**What needs to be done**
Without leaving out a single line, restate the entries below exactly.

[Stored entries]
============

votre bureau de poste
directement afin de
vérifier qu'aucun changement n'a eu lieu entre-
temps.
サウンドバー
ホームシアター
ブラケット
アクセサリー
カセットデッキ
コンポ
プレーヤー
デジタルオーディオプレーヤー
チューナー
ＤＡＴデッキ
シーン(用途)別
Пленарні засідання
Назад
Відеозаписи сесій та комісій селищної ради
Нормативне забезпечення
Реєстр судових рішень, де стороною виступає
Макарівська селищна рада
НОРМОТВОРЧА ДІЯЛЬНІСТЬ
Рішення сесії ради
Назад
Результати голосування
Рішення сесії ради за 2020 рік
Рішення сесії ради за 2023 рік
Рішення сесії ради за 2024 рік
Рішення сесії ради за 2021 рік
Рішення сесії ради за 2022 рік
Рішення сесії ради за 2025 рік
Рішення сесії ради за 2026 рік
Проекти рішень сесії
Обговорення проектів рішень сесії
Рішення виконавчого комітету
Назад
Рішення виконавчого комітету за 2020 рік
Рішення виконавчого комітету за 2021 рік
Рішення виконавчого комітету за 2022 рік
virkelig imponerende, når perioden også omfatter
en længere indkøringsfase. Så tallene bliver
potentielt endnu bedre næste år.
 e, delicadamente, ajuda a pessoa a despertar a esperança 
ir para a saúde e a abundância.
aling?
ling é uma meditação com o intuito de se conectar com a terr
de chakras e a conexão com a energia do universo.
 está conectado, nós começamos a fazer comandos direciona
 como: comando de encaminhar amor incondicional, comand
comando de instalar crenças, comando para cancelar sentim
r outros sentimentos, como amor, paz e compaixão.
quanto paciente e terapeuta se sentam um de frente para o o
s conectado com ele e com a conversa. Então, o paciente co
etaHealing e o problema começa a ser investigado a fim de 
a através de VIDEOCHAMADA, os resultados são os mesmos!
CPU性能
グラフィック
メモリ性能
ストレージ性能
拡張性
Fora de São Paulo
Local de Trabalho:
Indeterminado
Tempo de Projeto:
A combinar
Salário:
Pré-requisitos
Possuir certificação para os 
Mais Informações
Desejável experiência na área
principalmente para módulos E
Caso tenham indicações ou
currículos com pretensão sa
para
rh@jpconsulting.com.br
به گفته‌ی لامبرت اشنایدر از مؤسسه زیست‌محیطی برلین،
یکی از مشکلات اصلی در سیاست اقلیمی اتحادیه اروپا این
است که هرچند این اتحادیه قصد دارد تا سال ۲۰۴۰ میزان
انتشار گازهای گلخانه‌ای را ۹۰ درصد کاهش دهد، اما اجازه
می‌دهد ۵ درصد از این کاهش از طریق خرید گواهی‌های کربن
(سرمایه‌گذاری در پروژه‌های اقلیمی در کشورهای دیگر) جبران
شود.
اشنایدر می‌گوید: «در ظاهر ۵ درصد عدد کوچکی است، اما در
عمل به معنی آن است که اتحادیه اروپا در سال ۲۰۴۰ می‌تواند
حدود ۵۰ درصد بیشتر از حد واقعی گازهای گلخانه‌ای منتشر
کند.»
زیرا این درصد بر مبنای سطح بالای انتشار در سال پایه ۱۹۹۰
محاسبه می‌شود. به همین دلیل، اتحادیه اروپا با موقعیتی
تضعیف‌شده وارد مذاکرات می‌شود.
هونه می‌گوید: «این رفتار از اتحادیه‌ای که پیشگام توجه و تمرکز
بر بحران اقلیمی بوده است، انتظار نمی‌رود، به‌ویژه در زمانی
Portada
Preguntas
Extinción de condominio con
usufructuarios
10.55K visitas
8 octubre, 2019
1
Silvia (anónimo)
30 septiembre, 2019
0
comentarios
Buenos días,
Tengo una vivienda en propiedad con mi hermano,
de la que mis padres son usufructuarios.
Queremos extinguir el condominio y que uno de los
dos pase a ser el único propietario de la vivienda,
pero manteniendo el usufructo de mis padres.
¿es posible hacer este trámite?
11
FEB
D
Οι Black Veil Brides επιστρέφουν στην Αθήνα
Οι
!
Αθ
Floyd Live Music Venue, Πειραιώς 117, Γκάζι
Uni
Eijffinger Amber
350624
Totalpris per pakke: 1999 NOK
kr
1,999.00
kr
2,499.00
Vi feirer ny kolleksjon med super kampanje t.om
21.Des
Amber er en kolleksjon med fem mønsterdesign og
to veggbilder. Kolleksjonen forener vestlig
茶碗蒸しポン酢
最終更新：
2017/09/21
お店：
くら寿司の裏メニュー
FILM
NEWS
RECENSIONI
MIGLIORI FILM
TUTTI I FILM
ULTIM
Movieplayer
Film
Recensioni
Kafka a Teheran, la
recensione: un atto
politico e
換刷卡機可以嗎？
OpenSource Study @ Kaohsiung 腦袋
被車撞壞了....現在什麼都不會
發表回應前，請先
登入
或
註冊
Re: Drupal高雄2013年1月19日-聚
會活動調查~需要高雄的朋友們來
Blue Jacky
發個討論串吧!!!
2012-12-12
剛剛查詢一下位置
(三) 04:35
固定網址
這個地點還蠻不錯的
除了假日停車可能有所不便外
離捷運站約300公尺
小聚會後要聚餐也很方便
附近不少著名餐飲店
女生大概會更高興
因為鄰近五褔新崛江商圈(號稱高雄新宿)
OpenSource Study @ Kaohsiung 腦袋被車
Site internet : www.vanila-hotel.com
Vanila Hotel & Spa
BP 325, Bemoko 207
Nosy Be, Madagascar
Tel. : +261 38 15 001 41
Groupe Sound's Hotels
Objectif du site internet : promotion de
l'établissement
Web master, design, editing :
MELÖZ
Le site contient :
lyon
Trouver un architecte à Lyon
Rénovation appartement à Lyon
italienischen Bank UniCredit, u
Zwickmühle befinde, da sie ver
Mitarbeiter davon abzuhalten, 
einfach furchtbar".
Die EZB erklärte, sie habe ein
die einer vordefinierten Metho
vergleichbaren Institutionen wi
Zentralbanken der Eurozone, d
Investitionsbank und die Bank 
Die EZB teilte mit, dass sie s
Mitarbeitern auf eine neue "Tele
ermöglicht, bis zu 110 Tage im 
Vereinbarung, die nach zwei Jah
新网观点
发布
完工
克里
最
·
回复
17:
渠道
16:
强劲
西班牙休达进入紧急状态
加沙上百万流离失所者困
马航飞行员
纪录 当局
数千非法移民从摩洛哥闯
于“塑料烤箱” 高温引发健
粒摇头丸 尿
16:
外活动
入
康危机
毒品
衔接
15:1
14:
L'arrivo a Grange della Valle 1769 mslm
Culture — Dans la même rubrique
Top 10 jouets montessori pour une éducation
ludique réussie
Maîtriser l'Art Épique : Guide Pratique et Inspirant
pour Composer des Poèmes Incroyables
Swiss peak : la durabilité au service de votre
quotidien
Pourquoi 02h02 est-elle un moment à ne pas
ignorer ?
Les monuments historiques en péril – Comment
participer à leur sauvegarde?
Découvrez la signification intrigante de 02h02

============

**Expected answer**
votre bureau de poste
directement afin de
vérifier qu'aucun changement n'a eu lieu entre-
temps.
サウンドバー
ホームシアター
ブラケット
アクセサリー
カセットデッキ
コンポ
プレーヤー
デジタルオーディオプレーヤー
チューナー
ＤＡＴデッキ
シーン(用途)別
Пленарні засідання
Назад
Відеозаписи сесій та комісій селищної ради
Нормативне забезпечення
Реєстр судових рішень, де стороною виступає
Макарівська селищна рада
НОРМОТВОРЧА ДІЯЛЬНІСТЬ
Рішення сесії ради
Назад
Результати голосування
Рішення сесії ради за 2020 рік
Рішення сесії ради за 2023 рік
Рішення сесії ради за 2024 рік
Рішення сесії ради за 2021 рік
Рішення сесії ради за 2022 рік
Рішення сесії ради за 2025 рік
Рішення сесії ради за 2026 рік
Проекти рішень сесії
Обговорення проектів рішень сесії
Рішення виконавчого комітету
Назад
Рішення виконавчого комітету за 2020 рік
Рішення виконавчого комітету за 2021 рік
Рішення виконавчого комітету за 2022 рік
virkelig imponerende, når perioden også omfatter
en længere indkøringsfase. Så tallene bliver
potentielt endnu bedre næste år.
 e, delicadamente, ajuda a pessoa a despertar a esperança 
ir para a saúde e a abundância.
aling?
ling é uma meditação com o intuito de se conectar com a terr
de chakras e a conexão com a energia do universo.
 está conectado, nós começamos a fazer comandos direciona
 como: comando de encaminhar amor incondicional, comand
comando de instalar crenças, comando para cancelar sentim
r outros sentimentos, como amor, paz e compaixão.
quanto paciente e terapeuta se sentam um de frente para o o
s conectado com ele e com a conversa. Então, o paciente co
etaHealing e o problema começa a ser investigado a fim de 
a através de VIDEOCHAMADA, os resultados são os mesmos!
CPU性能
グラフィック
メモリ性能
ストレージ性能
拡張性
Fora de São Paulo
Local de Trabalho:
Indeterminado
Tempo de Projeto:
A combinar
Salário:
Pré-requisitos
Possuir certificação para os 
Mais Informações
Desejável experiência na área
principalmente para módulos E
Caso tenham indicações ou
currículos com pretensão sa
para
rh@jpconsulting.com.br
به گفته‌ی لامبرت اشنایدر از مؤسسه زیست‌محیطی برلین،
یکی از مشکلات اصلی در سیاست اقلیمی اتحادیه اروپا این
است که هرچند این اتحادیه قصد دارد تا سال ۲۰۴۰ میزان
انتشار گازهای گلخانه‌ای را ۹۰ درصد کاهش دهد، اما اجازه
می‌دهد ۵ درصد از این کاهش از طریق خرید گواهی‌های کربن
(سرمایه‌گذاری در پروژه‌های اقلیمی در کشورهای دیگر) جبران
شود.
اشنایدر می‌گوید: «در ظاهر ۵ درصد عدد کوچکی است، اما در
عمل به معنی آن است که اتحادیه اروپا در سال ۲۰۴۰ می‌تواند
حدود ۵۰ درصد بیشتر از حد واقعی گازهای گلخانه‌ای منتشر
کند.»
زیرا این درصد بر مبنای سطح بالای انتشار در سال پایه ۱۹۹۰
محاسبه می‌شود. به همین دلیل، اتحادیه اروپا با موقعیتی
تضعیف‌شده وارد مذاکرات می‌شود.
هونه می‌گوید: «این رفتار از اتحادیه‌ای که پیشگام توجه و تمرکز
بر بحران اقلیمی بوده است، انتظار نمی‌رود، به‌ویژه در زمانی
Portada
Preguntas
Extinción de condominio con
usufructuarios
10.55K visitas
8 octubre, 2019
1
Silvia (anónimo)
30 septiembre, 2019
0
comentarios
Buenos días,
Tengo una vivienda en propiedad con mi hermano,
de la que mis padres son usufructuarios.
Queremos extinguir el condominio y que uno de los
dos pase a ser el único propietario de la vivienda,
pero manteniendo el usufructo de mis padres.
¿es posible hacer este trámite?
11
FEB
D
Οι Black Veil Brides επιστρέφουν στην Αθήνα
Οι
!
Αθ
Floyd Live Music Venue, Πειραιώς 117, Γκάζι
Uni
Eijffinger Amber
350624
Totalpris per pakke: 1999 NOK
kr
1,999.00
kr
2,499.00
Vi feirer ny kolleksjon med super kampanje t.om
21.Des
Amber er en kolleksjon med fem mønsterdesign og
to veggbilder. Kolleksjonen forener vestlig
茶碗蒸しポン酢
最終更新：
2017/09/21
お店：
くら寿司の裏メニュー
FILM
NEWS
RECENSIONI
MIGLIORI FILM
TUTTI I FILM
ULTIM
Movieplayer
Film
Recensioni
Kafka a Teheran, la
recensione: un atto
politico e
換刷卡機可以嗎？
OpenSource Study @ Kaohsiung 腦袋
被車撞壞了....現在什麼都不會
發表回應前，請先
登入
或
註冊
Re: Drupal高雄2013年1月19日-聚
會活動調查~需要高雄的朋友們來
Blue Jacky
發個討論串吧!!!
2012-12-12
剛剛查詢一下位置
(三) 04:35
固定網址
這個地點還蠻不錯的
除了假日停車可能有所不便外
離捷運站約300公尺
小聚會後要聚餐也很方便
附近不少著名餐飲店
女生大概會更高興
因為鄰近五褔新崛江商圈(號稱高雄新宿)
OpenSource Study @ Kaohsiung 腦袋被車
Site internet : www.vanila-hotel.com
Vanila Hotel & Spa
BP 325, Bemoko 207
Nosy Be, Madagascar
Tel. : +261 38 15 001 41
Groupe Sound's Hotels
Objectif du site internet : promotion de
l'établissement
Web master, design, editing :
MELÖZ
Le site contient :
lyon
Trouver un architecte à Lyon
Rénovation appartement à Lyon
italienischen Bank UniCredit, u
Zwickmühle befinde, da sie ver
Mitarbeiter davon abzuhalten, 
einfach furchtbar".
Die EZB erklärte, sie habe ein
die einer vordefinierten Metho
vergleichbaren Institutionen wi
Zentralbanken der Eurozone, d
Investitionsbank und die Bank 
Die EZB teilte mit, dass sie s
Mitarbeitern auf eine neue "Tele
ermöglicht, bis zu 110 Tage im 
Vereinbarung, die nach zwei Jah
新网观点
发布
完工
克里
最
·
回复
17:
渠道
16:
强劲
西班牙休达进入紧急状态
加沙上百万流离失所者困
马航飞行员
纪录 当局
数千非法移民从摩洛哥闯
于“塑料烤箱” 高温引发健
粒摇头丸 尿
16:
外活动
入
康危机
毒品
衔接
15:1
14:
L'arrivo a Grange della Valle 1769 mslm
Culture — Dans la même rubrique
Top 10 jouets montessori pour une éducation
ludique réussie
Maîtriser l'Art Épique : Guide Pratique et Inspirant
pour Composer des Poèmes Incroyables
Swiss peak : la durabilité au service de votre
quotidien
Pourquoi 02h02 est-elle un moment à ne pas
ignorer ?
Les monuments historiques en péril – Comment
participer à leur sauvegarde?
Découvrez la signification intrigante de 02h02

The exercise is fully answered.